US, European officials mulling to create 'Asian NATO' to contain China's expansionist ambitions
Oct 01, 2020
Washington [US], October 01 : The United States and European officials are mulling to create an 'Asian NATO' of regional powers to contain communist China's expansionist ambitions, Washington Times reported.
Through previous efforts for East Asian security, alliance have failed to gain lasting traction, NATO Secretary-General Jens Stoltenberg has said China's emergence as a rising superpower is "fundamentally shifting the global balance of power" in ways should motivate NATO itself to "become more global."
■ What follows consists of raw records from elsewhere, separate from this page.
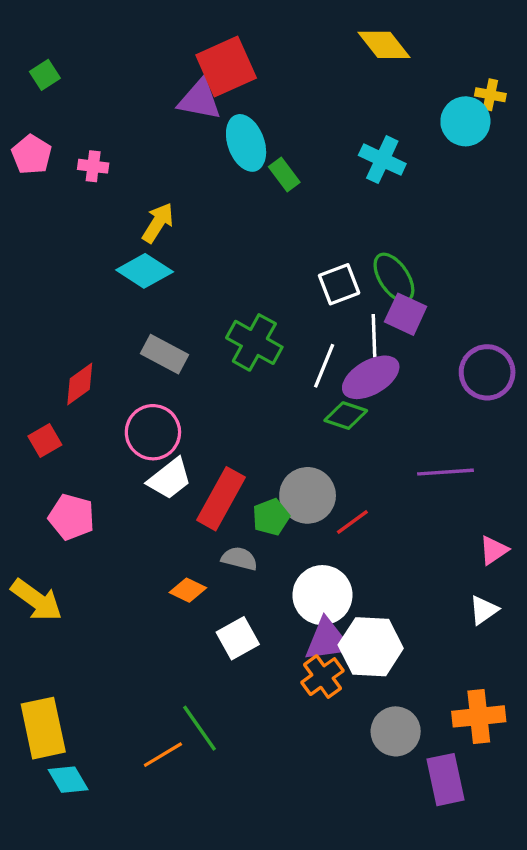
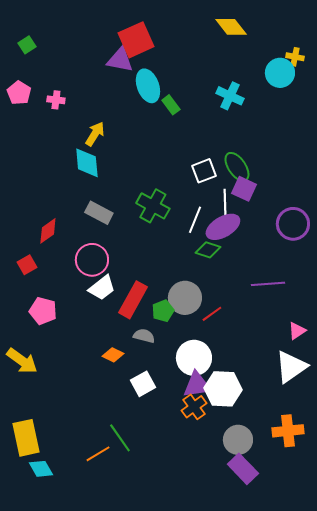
cyan diamond: (145, 271) -> (87, 163), turned 52
white triangle: (484, 610) -> (291, 367), size x1.8
purple rectangle: (445, 780) -> (243, 469), moved, turned -32

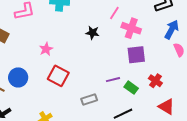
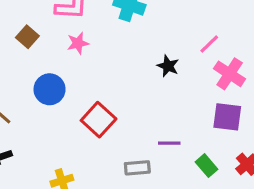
pink star: (46, 49) -> (78, 43), moved
blue circle: (18, 77) -> (50, 89), moved
purple line: (113, 80) -> (169, 143), moved

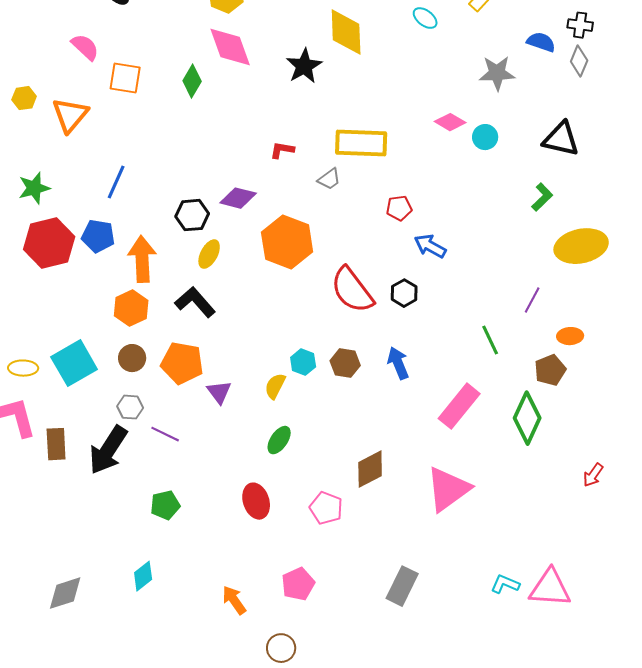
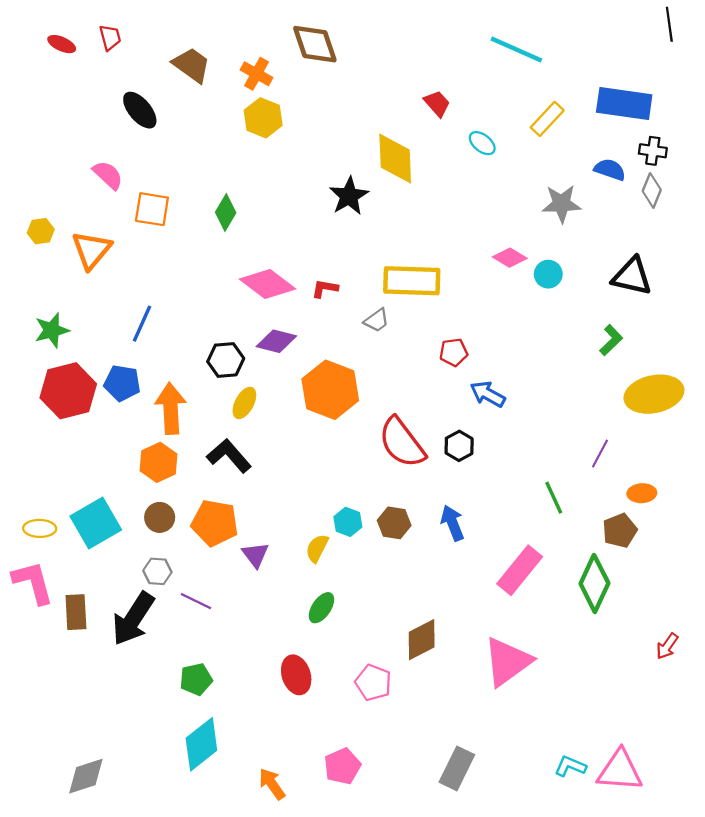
pink diamond: (230, 47) -> (268, 284), moved, turned -33
cyan diamond: (143, 576) -> (201, 744), moved, size x1.6

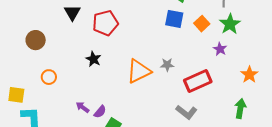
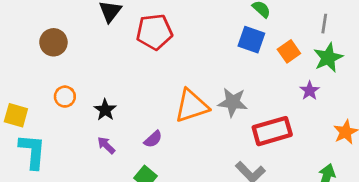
black star: (93, 59) -> (105, 110), moved
gray star: (167, 65) -> (233, 102), size x1.5
purple semicircle: (100, 112) -> (153, 139), moved

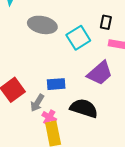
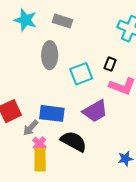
gray ellipse: (42, 25) -> (50, 55), turned 68
blue rectangle: (56, 84) -> (52, 113), size x1.4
Quietly, according to the report, Trump administration officials have gone further. Deputy Secretary of State Stephen E. Biegun recently suggested that the informal defence alignment between the US, Japan, Australia and India are already known as the Quad could be the beginning of a NATO-style alliance in Asia.
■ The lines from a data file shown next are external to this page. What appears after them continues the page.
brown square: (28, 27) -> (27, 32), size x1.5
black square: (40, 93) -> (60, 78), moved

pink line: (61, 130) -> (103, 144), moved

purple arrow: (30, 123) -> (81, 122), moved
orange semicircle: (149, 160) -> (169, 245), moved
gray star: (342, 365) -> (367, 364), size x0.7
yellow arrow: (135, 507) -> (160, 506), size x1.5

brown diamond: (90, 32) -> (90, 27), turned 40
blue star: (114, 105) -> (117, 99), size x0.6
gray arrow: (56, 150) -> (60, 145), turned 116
"It's something that I think in the second term of the Trump administration or, were the president not to win, the first term of the next president, it could be something that would be very much worthwhile to be explored," Biegun said at a U.S.-India strategic dialogue on Aug. 31.
Recently, senior officials of all four powers held another virtual meeting on Friday. The Ministry of External Affairs said the four countries called for a "free, open, prosperous and inclusive" Indo-Pacific region based on shared valued and respect for international law.
"It is a reality that the Indo-Pacific region is actually lacking in strong multilateral structures. They don't have anything of the fortitude of NATO or the European Union. The strongest institutions in Asia oftentimes are not inclusive enough," Biegun said. "There is certainly an invitation there at some point to formalize a structure like this."
Last month, Biegun said that the Asian NATO would be about more than simply countering China, and could focus on broadly coordinating militaries and economies of the region's smaller nations around a rules-based value system.
Michael Kugelman, deputy director of the Asia program at the Wilson Center has said that as countries in past were worried about antagonizing China but not anymore.
"One country or another at one time or another has been worried about antagonizing China," said Kugelman.
"But things are different now," he added. "The Quad really has legs at this point and I think that's because there's a growing consensus among the Quad countries, as well as other nations in the region, that China's activities there are not only aggressive but increasingly threatening to global stability."
Daniel S. Markey, a former State Department official now at Johns Hopkins University's School of Advanced International Studies, said in an interview that while India may be "eager to work to push back against China," it seeks to do so "only on its own terms."
"U.S. policymakers are now well-aware that the 'ally' language doesn't get a good reception in New Delhi, so turning the Quad into a new NATO-like institution is, at least for the near future, a nonstarter," said Markey, although he acknowledged that recent Chinese actions internationally could create an opening for Washington.